=== Begin Enclosure ===

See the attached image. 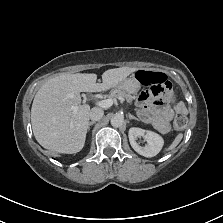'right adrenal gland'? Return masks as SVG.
Returning a JSON list of instances; mask_svg holds the SVG:
<instances>
[{
  "label": "right adrenal gland",
  "mask_w": 223,
  "mask_h": 223,
  "mask_svg": "<svg viewBox=\"0 0 223 223\" xmlns=\"http://www.w3.org/2000/svg\"><path fill=\"white\" fill-rule=\"evenodd\" d=\"M95 123H96L95 121H91V122H89V123H88V128H87V130L89 131V130H90V126L93 125V124H95Z\"/></svg>",
  "instance_id": "1"
}]
</instances>
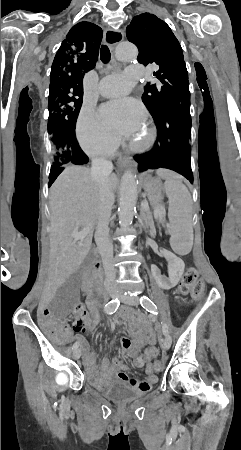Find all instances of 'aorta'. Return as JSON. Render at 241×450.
<instances>
[{
    "mask_svg": "<svg viewBox=\"0 0 241 450\" xmlns=\"http://www.w3.org/2000/svg\"><path fill=\"white\" fill-rule=\"evenodd\" d=\"M116 58L119 61H129L138 55V50L131 43H121L116 48ZM137 201L136 176L131 170L126 171L121 179L120 203H119V224L122 228H128L133 221L135 206Z\"/></svg>",
    "mask_w": 241,
    "mask_h": 450,
    "instance_id": "aorta-1",
    "label": "aorta"
}]
</instances>
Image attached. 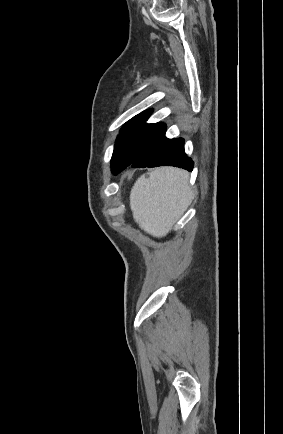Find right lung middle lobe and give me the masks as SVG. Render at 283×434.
Segmentation results:
<instances>
[{
  "mask_svg": "<svg viewBox=\"0 0 283 434\" xmlns=\"http://www.w3.org/2000/svg\"><path fill=\"white\" fill-rule=\"evenodd\" d=\"M149 116H135L124 124L117 138L111 166L118 174L137 161L156 141L165 135L163 123L146 124Z\"/></svg>",
  "mask_w": 283,
  "mask_h": 434,
  "instance_id": "obj_1",
  "label": "right lung middle lobe"
}]
</instances>
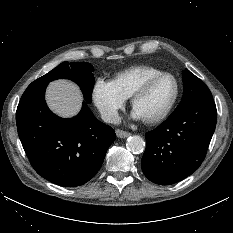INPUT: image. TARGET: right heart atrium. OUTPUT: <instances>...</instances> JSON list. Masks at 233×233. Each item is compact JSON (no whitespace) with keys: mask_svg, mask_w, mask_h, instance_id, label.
<instances>
[{"mask_svg":"<svg viewBox=\"0 0 233 233\" xmlns=\"http://www.w3.org/2000/svg\"><path fill=\"white\" fill-rule=\"evenodd\" d=\"M92 99L102 118L111 123L117 121L119 111L124 107L126 100L111 81L102 78L94 83Z\"/></svg>","mask_w":233,"mask_h":233,"instance_id":"right-heart-atrium-1","label":"right heart atrium"}]
</instances>
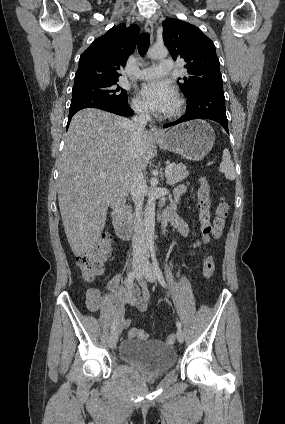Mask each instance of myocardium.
I'll return each mask as SVG.
<instances>
[{
    "label": "myocardium",
    "instance_id": "1",
    "mask_svg": "<svg viewBox=\"0 0 285 424\" xmlns=\"http://www.w3.org/2000/svg\"><path fill=\"white\" fill-rule=\"evenodd\" d=\"M184 109V101L180 97H176L175 99V107L172 111L165 115V118L172 119L180 116Z\"/></svg>",
    "mask_w": 285,
    "mask_h": 424
}]
</instances>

=== End Enclosure ===

◆ What you should do
Your answer must be exactly the lines from the one with "INPUT: image. TARGET: right" through the final line of the data, with no pictures in it.

◆ Solution for this task
INPUT: image. TARGET: right heart atrium. OUTPUT: <instances>...</instances> JSON list. Masks at 233×233. Each item is compact JSON (no whitespace) with keys: mask_svg, mask_w, mask_h, instance_id, label.
<instances>
[{"mask_svg":"<svg viewBox=\"0 0 233 233\" xmlns=\"http://www.w3.org/2000/svg\"><path fill=\"white\" fill-rule=\"evenodd\" d=\"M92 99L102 118L111 123L117 121L119 111L124 107L126 100L111 81L102 78L94 83Z\"/></svg>","mask_w":233,"mask_h":233,"instance_id":"right-heart-atrium-1","label":"right heart atrium"}]
</instances>
Mask each instance of myocardium.
I'll return each mask as SVG.
<instances>
[{
    "label": "myocardium",
    "instance_id": "1",
    "mask_svg": "<svg viewBox=\"0 0 285 424\" xmlns=\"http://www.w3.org/2000/svg\"><path fill=\"white\" fill-rule=\"evenodd\" d=\"M184 109V101L180 97H176L175 99V107L172 111L165 115V118L172 119L180 116Z\"/></svg>",
    "mask_w": 285,
    "mask_h": 424
}]
</instances>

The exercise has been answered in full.